Researchers stratified patients based on Memorial Sloan Kettering Cancer Center (MSKCC) criteria. In the cytoreductive nephrectomy group, 55.6% were intermediate risk and 44.4% were poor risk, and in the sunitinib group, 58.5% were intermediate risk and 41.5% were poor risk.
When evaluated by MSKCC risk group, researchers observed no benefit with the addition of surgery for those with intermediate risk (19 months vs. 23.4 months; HR = 0.92; 95% CI, 0.68-1.24) or poor risk (10.2 months vs. 13.3 months; HR = 0.85; 0.62-1.17) disease.
“When the researchers reported the results, I was a little conflicted,” Friedlander said. “Because there was a fair amount of crossover in that some of the patients assigned to get sunitinib after nephrectomy never received sunitinib.

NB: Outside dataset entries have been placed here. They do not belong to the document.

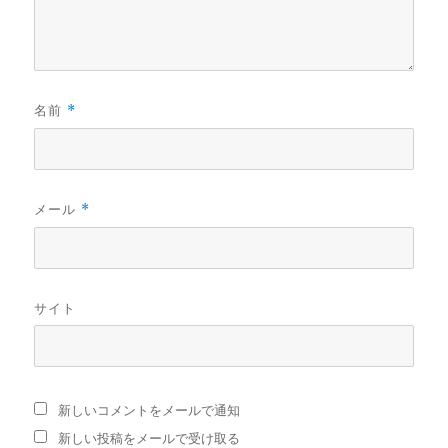
名前
*
メール
*
サイト
新しいコメントをメールで通知
新しい投稿をメールで受け取る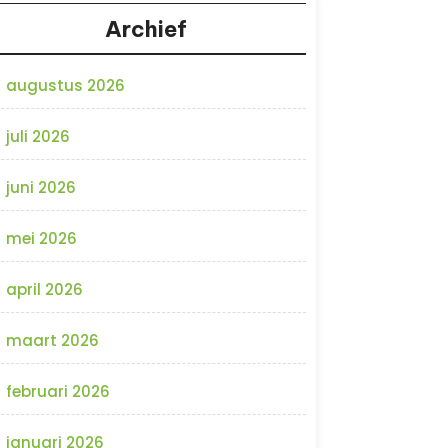
Archief
augustus 2026
juli 2026
juni 2026
mei 2026
april 2026
maart 2026
februari 2026
januari 2026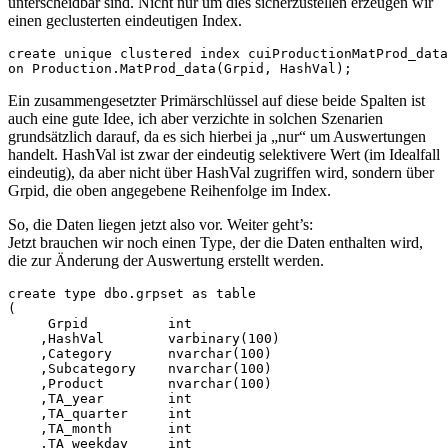
unterscheidbar sind. Nicht nur um dies sicherzustellen erzeugen wir
einen geclusterten eindeutigen Index.
create unique clustered index cuiProductionMatProd_data
on Production.MatProd_data(Grpid, HashVal);
Ein zusammengesetzter Primärschlüssel auf diese beide Spalten ist
auch eine gute Idee, ich aber verzichte in solchen Szenarien
grundsätzlich darauf, da es sich hierbei ja „nur“ um Auswertungen
handelt. HashVal ist zwar der eindeutig selektivere Wert (im Idealfall
eindeutig), da aber nicht über HashVal zugriffen wird, sondern über
Grpid, die oben angegebene Reihenfolge im Index.
So, die Daten liegen jetzt also vor. Weiter geht’s:
Jetzt brauchen wir noch einen Type, der die Daten enthalten wird,
die zur Änderung der Auswertung erstellt werden.
create type dbo.grpset as table

(

     Grpid          int

    ,HashVal        varbinary(100)

    ,Category       nvarchar(100)

    ,Subcategory    nvarchar(100)

    ,Product        nvarchar(100)

    ,TA_year        int

    ,TA_quarter     int

    ,TA_month       int

    ,TA_weekday     int
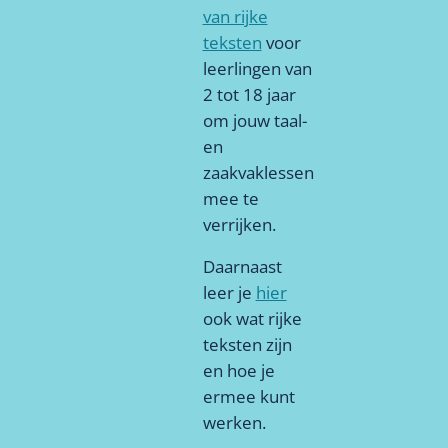
van rijke
teksten
voor
leerlingen van
2 tot 18 jaar
om jouw taal-
en
zaakvaklessen
mee te
verrijken.
Daarnaast
leer je
hier
ook wat rijke
teksten zijn
en hoe je
ermee kunt
werken.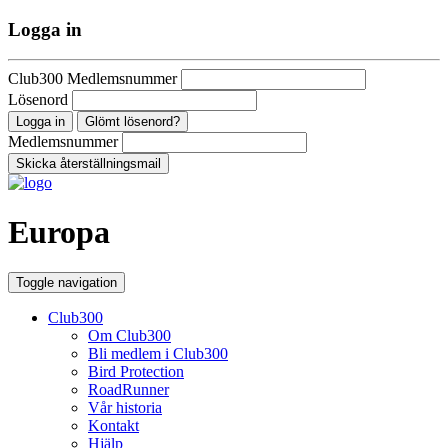
Logga in
Club300 Medlemsnummer
Lösenord
Glömt lösenord?
Medlemsnummer
Europa
Toggle navigation
Club300
Om Club300
Bli medlem i Club300
Bird Protection
RoadRunner
Vår historia
Kontakt
Hjälp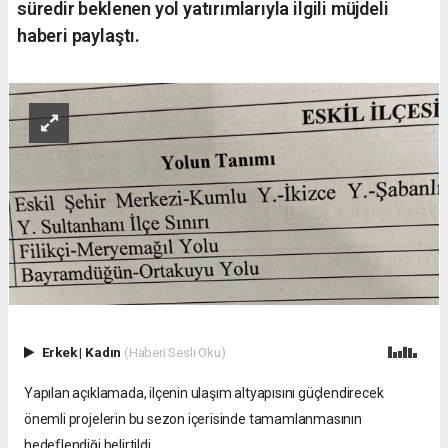
süredir beklenen yol yatırımlarıyla ilgili müjdeli
haberi paylaştı.
Erkek
|
Kadın
(Haberi Sesli Oku)
Yapılan açıklamada, ilçenin ulaşım altyapısını güçlendirecek
önemli projelerin bu sezon içerisinde tamamlanmasının
hedeflendiği belirtildi.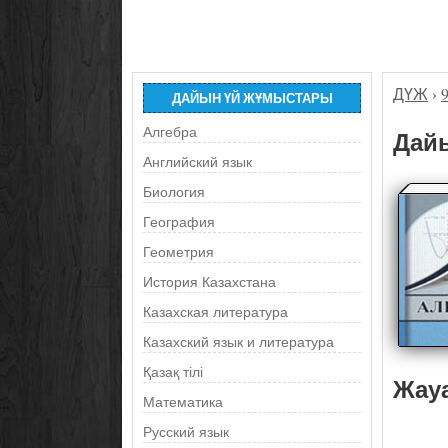
ДҮЖ
›
ДАЙЫН ҮЙ ЖҰМЫСТАРЫ
Алгебра
Дайы
Английский язык
Биология
География
Геометрия
История Казахстана
Казахская литература
Казахский язык и литература
Қазақ тілі
Жау
Математика
Русский язык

It wasn’t a big number, but clearly those patients are going to do poorly and it’s going to look like nephrectomy doesn’t work.”
Additionally, as Friedlander noted, only 17% of patients within the sunitinib-only arm eventually went on to undergo the nephrectomy.
“It’s not that these patients should never get a nephrectomy, but maybe they should get systemic therapy and then if they have a nice response or stable disease then consider nephrectomy,” he said.
The results, according to Friedlander, demonstrated that there was no difference in long-term, clinically relevant outcomes.
Worried about the outcome
Friedlander said he was a little worried after hearing the presenter’s conclusion.
“[Arnaud Mejean, MD, PhD,] said that nephrectomy is no longer the standard of care for newly diagnosed RCC, but he should have said newly diagnosed intermediate and poor-risk RCC,” Friedlander said.
“What I worry about, and maybe this is overblown, but that trainees, community oncologists and urologists are all going to say, ‘OK, we shouldn’t be doing nephrectomies now.’”
He said he would argue that the standard of care for good-risk patients would be still to perform an upfront nephrectomy and then consider systemic therapy in the intermediate and poor-risk patients.
“The study results suggest that you don’t need to do a nephrectomy,” he said. “The researchers didn't completely account for all of the crossover, because the fact that the sunitinib monotherapy arm did undergo nephrectomies is going to muddy the results.” – by Ryan McDonald
Reference:
Mejean A, et al. Abstract LBA3. Presented at: ASCO Annual Meeting; June 1-5, 2018; Chicago.
Disclosures: Friedlander reports serving on an advisory board with Pfizer.